Material participation requirement (back to top)

Participation is critical. You can hire a professional property manager and still meet the material participation requirement, and claim the unlimited tax deductions as a professional. 
Day-to-day operating details, such as collecting rents, evicting tenants and unclogging toilets, can be delegated to this manager.
But, you must make the major decisions, such as setting rents, approving major expenses and qualifying new tenants.  Remember of course the time requirement.

Depreciation of Personal Property (back to top)

Personal property used in operating the property, such as appliances, is depreciated over shorter periods, typically five to 10 years. Even automobiles and trucks used in the investment operation can be depreciated over their useful lives.

First-year 100% deduction (back to top)

There is also the new first-year 100 percent tax deduction for up to $100,000 of business equipment purchased. This would include appliances. Sorry but you can't buy a brand new Mercedes and deduct 100% of the cost from your taxes in the first year. But there are special rules for work vehicles, such as trucks. Ask your CPA for more details.

Depreciation is a non-cash deduction (back to top)

It reduces taxable income from the investment property. But,  in contrast to property taxes, mortgage interest, utilities, insurance and repairs, it doesn't require any cash outlay. The depreciation expense deduction can result in a positive cash flow property becoming a loss maker for tax purposes.

Most investment properties go up in value every year, but on paper their value is going down.

Unfortunately, unused tax losses from investment properties cannot be carried back to prior tax years to claim a tax refund.

IRS Notice 88-94 allows use of suspended passive activity tax losses (assuming you do NOT qualify as a professional with material participation) from realty investment assets to offset profits from the sale of the property. The tax result is that you can use suspended property losses on an total basis, rather than property-by-property.

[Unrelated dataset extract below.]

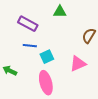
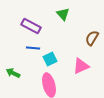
green triangle: (60, 12) -> (63, 14), turned 48

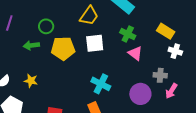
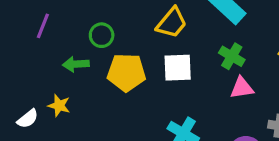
pink triangle: (135, 53) -> (242, 88), turned -49
yellow star: (31, 81) -> (59, 105), moved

Recapture of depreciation benefits (back to top)

The maximum capital gains tax rate was reduced to 15 percent in 2003 for assets owned more than 12 months. (If held for less than 12 months gains are taxed as ordinary income.)

However, the IRS requires that you "recapture" the tax saving from your income tax at a special 25 percent depreciation "recapture" tax rate when the property is sold. This apply whether or not you qualify as a "real estate professional."

Example of Recapture:

  • Suppose you bought an investment property for $500,000 and deducted $150,000 of depreciation during your ownership years.
  • That means your book value (also called "adjusted cost basis") declined to $350,000. Then you sold for $650,000.
  • Your capital gain is therefore $300,000 ($650,000 minus $350,000).
  • Of that $300,000 capital gain, the $150,000 depreciation deducted will be "recaptured" and taxed at the 25 percent special federal tax rate.
  • The $150,000 remainder of your capital gain will be taxed at the new 15 percent maximum tax rate.